La Turquie a mené depuis 2016 plusieurs offensives sur le sol syrien contre les Unités de protection du peuple kurde (YPG), considérées par Ankara comme une extension du PKK, qui lui ont permis d'y contrôler des zones entières avec l'appui de ses affidés syriens.
"Dans cette nouvelle ère, l'organisation terroriste PKK/YPG disparaîtra tôt ou tard de Syrie. Le nouveau gouvernement syrien le souhaite autant que nous", a affirmé le ministre turc des Affaires étrangères, Hakan Fidan.
Une décision de la future administration Trump de retirer les troupes américaines de Syrie affaiblirait les combattants kurdes qu'elles appuient contre le groupe jihadiste État islamique (EI), pour "le plus grand plaisir d'Erdogan", estime Max Abrahms.
"Parler à Kiev et à Moscou"
La chute d'Assad "ouvre la voie au retour des réfugiés résidant en Turquie (près de trois millions, NDLR) et à une influence accrue d'Ankara en Syrie", abonde Hamish Kinnear, analyste au cabinet de conseil Verisk Maplecroft.
Le rôle croissant d'Erdogan au Proche-Orient et son succès dans les négociations avec l'Éthiopie et la Somalie "ne font que renforcer l'impression d'une influence géopolitique et diplomatique croissante de la Turquie", souligne-t-il.
Désormais, "la Turquie est en théorie bien placée pour servir de médiateur entre l'Ukraine et la Russie, étant donné sa capacité à parler à la fois à Kiev et à Moscou", ajoute-t-il, estimant qu'"Erdogan connaît incontestablement son heure de gloire".

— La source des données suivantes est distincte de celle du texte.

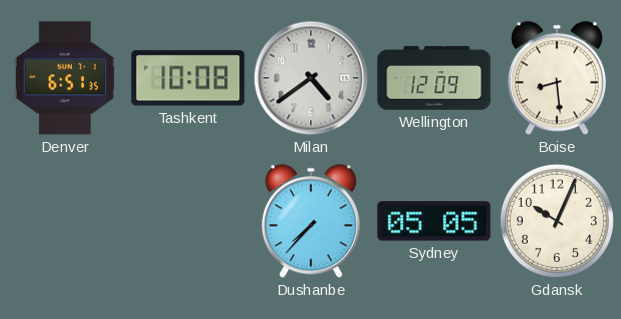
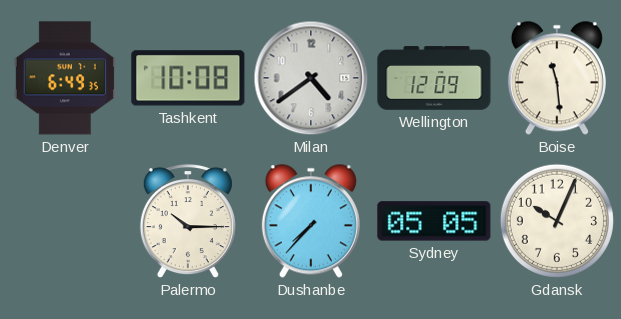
Denver: 6:51 -> 6:49
Boise: 8:29 -> 11:29
Palermo: none -> 10:15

Depuis le début de la guerre en Ukraine en février 2022, Erdogan a su maintenir des relations étroites avec la Russie, accueillant par deux fois des négociations directes entre Moscou et Kiev en mars 2022.
Le chef de la diplomatie russe, Sergueï Lavrov, a toutefois jugé début novembre "peu probable" que la Turquie réussisse ses efforts de médiation, soulignant que des armes turques sont utilisées par l'Ukraine "pour tuer des soldats et des civils russes".